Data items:

○ ○ ○

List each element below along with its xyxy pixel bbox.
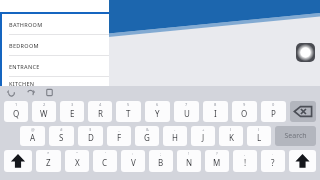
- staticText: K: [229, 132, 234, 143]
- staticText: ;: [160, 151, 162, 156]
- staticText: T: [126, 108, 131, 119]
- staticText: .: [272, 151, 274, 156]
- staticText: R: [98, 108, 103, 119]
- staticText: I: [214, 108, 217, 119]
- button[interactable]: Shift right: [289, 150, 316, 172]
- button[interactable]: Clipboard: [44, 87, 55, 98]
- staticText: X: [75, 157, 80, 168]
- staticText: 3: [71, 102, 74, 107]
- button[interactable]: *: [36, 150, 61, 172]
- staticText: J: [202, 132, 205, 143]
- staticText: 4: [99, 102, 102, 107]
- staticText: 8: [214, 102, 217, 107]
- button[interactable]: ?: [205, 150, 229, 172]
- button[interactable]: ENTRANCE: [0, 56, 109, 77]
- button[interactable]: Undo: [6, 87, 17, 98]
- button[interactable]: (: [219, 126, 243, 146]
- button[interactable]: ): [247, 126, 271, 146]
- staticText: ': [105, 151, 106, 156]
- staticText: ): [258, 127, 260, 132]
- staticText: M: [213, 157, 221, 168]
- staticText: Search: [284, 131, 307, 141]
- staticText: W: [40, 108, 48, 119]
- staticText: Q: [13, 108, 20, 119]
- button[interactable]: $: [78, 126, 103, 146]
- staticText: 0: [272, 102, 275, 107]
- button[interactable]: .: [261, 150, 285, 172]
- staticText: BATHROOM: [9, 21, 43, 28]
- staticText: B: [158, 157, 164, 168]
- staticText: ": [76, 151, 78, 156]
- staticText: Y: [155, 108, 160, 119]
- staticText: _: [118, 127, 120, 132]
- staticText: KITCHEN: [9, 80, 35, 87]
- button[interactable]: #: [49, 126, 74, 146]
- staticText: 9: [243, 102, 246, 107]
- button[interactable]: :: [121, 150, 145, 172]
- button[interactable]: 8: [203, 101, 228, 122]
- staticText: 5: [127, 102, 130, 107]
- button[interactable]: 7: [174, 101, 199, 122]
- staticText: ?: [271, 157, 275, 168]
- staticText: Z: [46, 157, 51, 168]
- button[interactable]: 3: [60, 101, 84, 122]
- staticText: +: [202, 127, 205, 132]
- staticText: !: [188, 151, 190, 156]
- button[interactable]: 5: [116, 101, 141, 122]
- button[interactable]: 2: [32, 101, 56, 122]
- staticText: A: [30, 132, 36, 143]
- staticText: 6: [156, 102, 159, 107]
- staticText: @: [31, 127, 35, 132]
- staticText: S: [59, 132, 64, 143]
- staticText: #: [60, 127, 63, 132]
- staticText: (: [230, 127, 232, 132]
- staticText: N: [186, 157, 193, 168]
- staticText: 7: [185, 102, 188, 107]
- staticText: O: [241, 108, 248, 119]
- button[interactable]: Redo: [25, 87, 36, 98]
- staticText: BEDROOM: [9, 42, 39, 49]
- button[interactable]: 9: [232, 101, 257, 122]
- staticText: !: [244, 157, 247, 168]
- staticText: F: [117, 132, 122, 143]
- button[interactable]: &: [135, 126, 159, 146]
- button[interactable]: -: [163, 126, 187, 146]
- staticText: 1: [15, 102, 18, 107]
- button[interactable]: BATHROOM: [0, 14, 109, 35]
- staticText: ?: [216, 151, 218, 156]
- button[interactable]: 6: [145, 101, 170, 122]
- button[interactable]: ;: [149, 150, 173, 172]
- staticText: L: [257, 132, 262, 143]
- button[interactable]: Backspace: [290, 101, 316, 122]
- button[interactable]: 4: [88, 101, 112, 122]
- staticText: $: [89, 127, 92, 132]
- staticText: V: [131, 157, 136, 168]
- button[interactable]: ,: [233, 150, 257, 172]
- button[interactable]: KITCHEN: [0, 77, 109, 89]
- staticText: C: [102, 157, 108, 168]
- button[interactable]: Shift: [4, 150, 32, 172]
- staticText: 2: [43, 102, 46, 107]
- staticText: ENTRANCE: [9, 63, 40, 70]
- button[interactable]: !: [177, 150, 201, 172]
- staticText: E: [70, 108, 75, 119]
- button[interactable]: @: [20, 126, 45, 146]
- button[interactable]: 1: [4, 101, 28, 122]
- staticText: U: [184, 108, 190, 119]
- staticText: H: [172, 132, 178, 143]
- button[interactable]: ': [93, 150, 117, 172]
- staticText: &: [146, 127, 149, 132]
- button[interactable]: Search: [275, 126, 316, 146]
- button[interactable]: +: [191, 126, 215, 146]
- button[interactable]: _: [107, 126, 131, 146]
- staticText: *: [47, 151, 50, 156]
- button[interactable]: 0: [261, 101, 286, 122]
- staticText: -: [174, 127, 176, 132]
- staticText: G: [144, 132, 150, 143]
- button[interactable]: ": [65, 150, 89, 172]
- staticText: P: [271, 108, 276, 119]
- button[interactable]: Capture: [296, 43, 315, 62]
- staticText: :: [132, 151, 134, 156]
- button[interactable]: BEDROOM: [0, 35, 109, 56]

○ ○ ○

=== WORK ORDER ===
Would you copy each line of the records that contains "Shift"?

=== RESULT OF THE EXERCISE ===
- button[interactable]: Shift right: [289, 150, 316, 172]
- button[interactable]: Shift: [4, 150, 32, 172]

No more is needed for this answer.